SVM + String Kernels
Most of these methods were originally applied to gene protein classification, but they should generalize.
• k-spectrum kernel - The kernel essentially asks "how many subsequences do they have in common?" The vector space is the set of all possible k-mers, and each value is 1 if the sequence contains the given subsequence, otherwise 0. The kernel function compares two examples by taking the inner product.
• Mismatch kernel - Similar to the k-spectrum, but allow for approximate matches by looking for subsequences within a local edit distance neighborhood.
• Spatial representation kernel - Similar to k-spectrum, but matches don't have to be contiguous, so ABCD matches with ABZZCD.

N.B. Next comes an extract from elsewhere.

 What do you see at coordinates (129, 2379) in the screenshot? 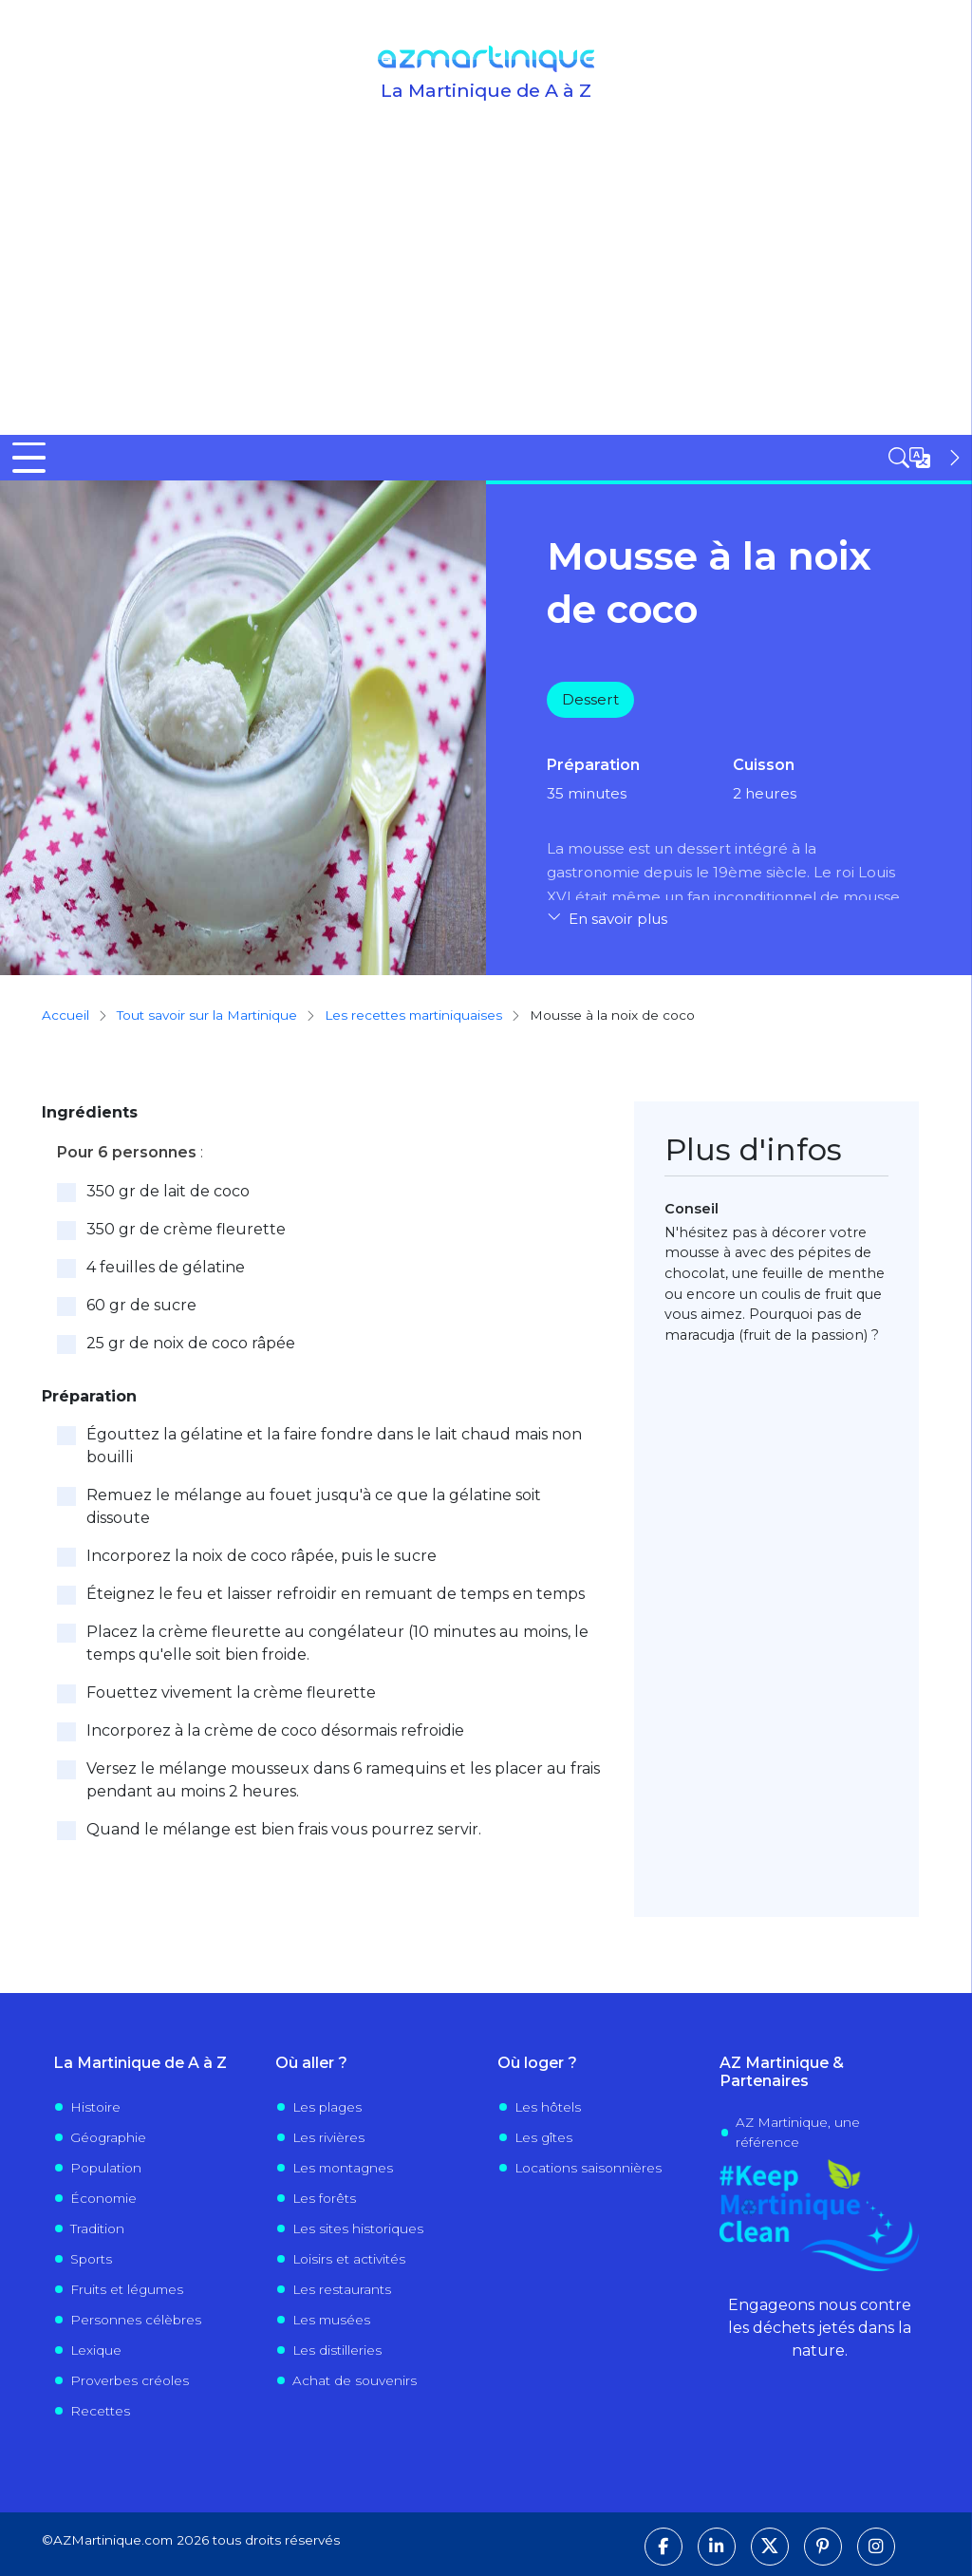 I see `Proverbes créoles` at bounding box center [129, 2379].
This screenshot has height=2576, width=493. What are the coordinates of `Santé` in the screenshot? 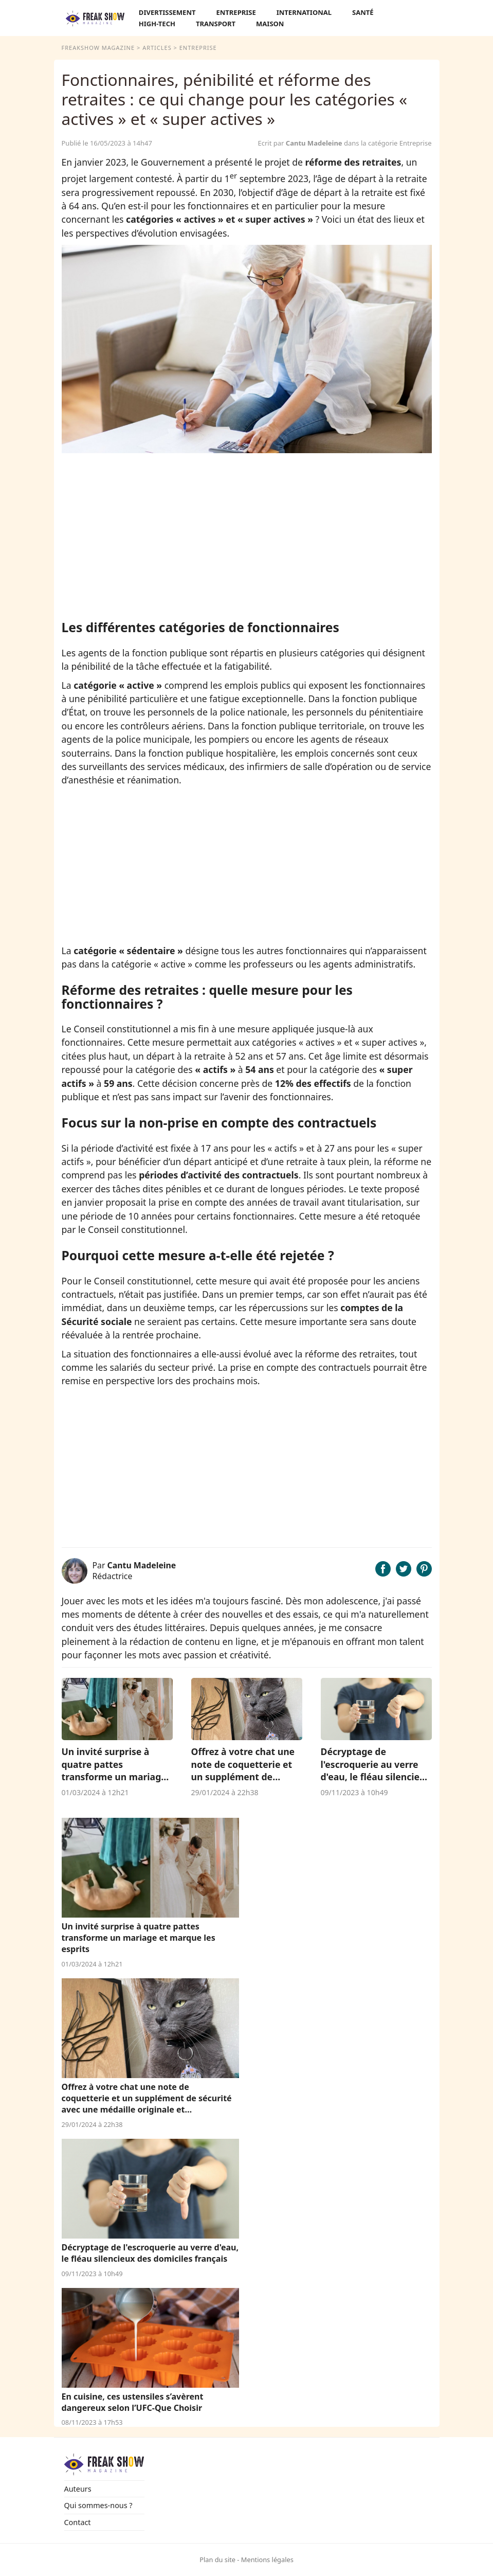 It's located at (363, 12).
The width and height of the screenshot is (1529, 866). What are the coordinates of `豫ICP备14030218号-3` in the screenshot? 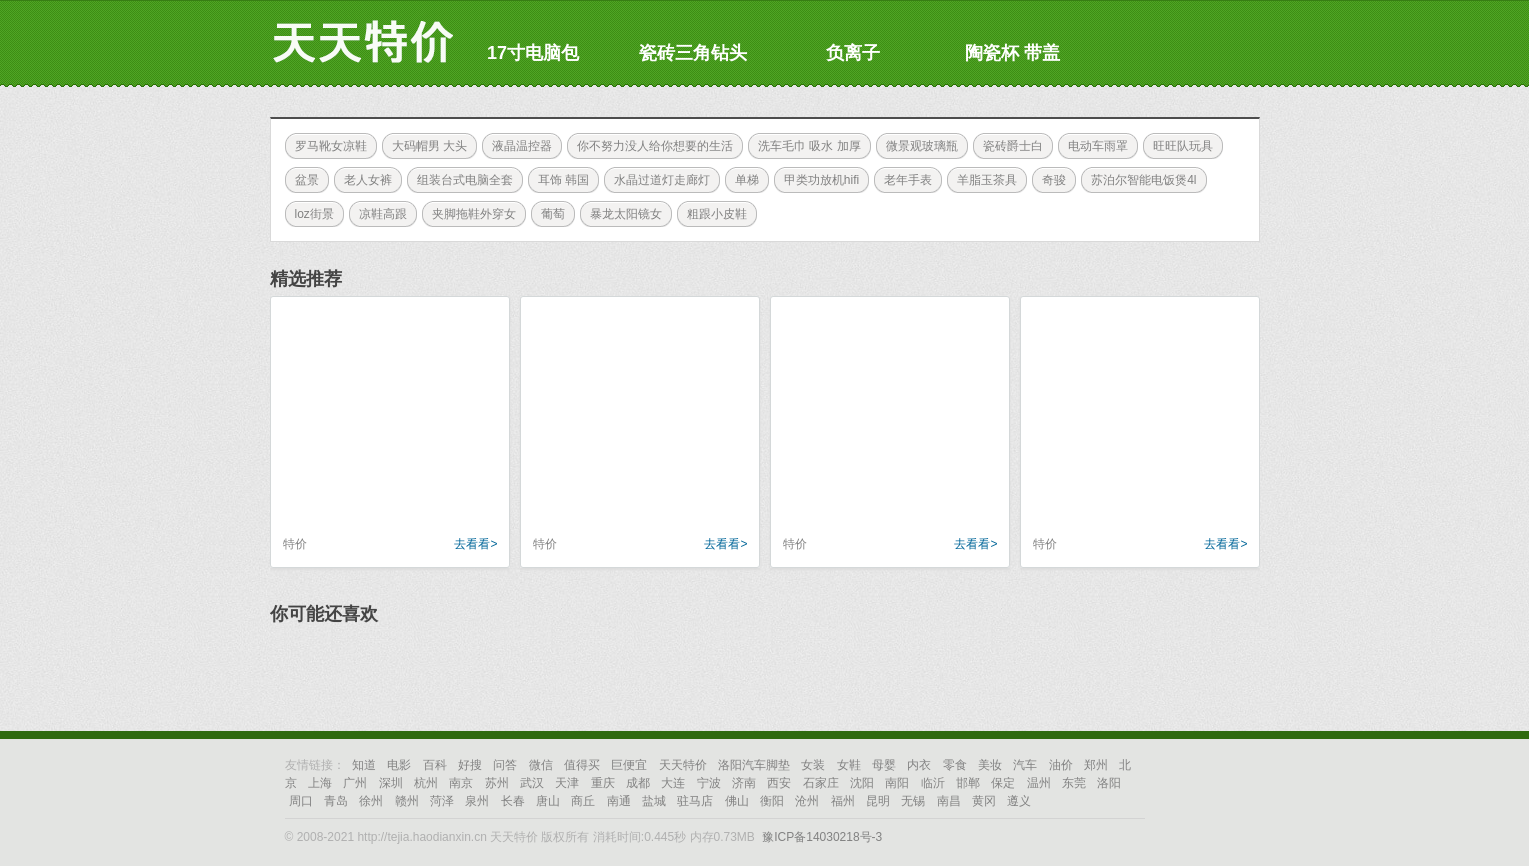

• Fisher kernel - I had a harder time following this one, but I think it trains a HMM on positive classes, then computes a feature vector for each example by taking the gradient of the HMM's model parameters at that point, and train a classic SVM in this new feature space.
SHAPELETS
Informally, shapelets are time series subsequences which are in some sense maximally representative of a class. You can use the distance to the shapelet, rather than the distance to the nearest neighbor to classify objects. Shapelets are local features, so they're robust to noise in the rest of the instance. They're also phase-invariant: location of a shapelet has no baring on the classification.
Basically, a random forrest is trained, where each split point of the tree is a shapelet. You slide a window across training examples, looking for shapelets (subsequences) that split the dataset in such a way that maximizes information gain.
• Logical shapelets - multiple shapelets are combined in logic expressions
• Fast shapelets - Instead of a full enumerative search at each node, the fast shapelets algorithm discretises and approximates the shapelets using a dictionary of SAX words.
• Shapelet transform - separates the shapelet discovery from the classifier by finding the top k shapelets on a single run (in contrast to the decision tree, which searches for the best shapelet at each node). The shapelets are used to transform the data, where each attribute in the new dataset represents the distance of a series to one of the shapelets. Then you can train a new model on top of this dataset.
• Learned shapelets - adopts a heuristic gradient descent shapelet search procedure rather than enumeration. LS finds k shapelets that, unlike FS and ST, are not restricted to being subseries in the training data.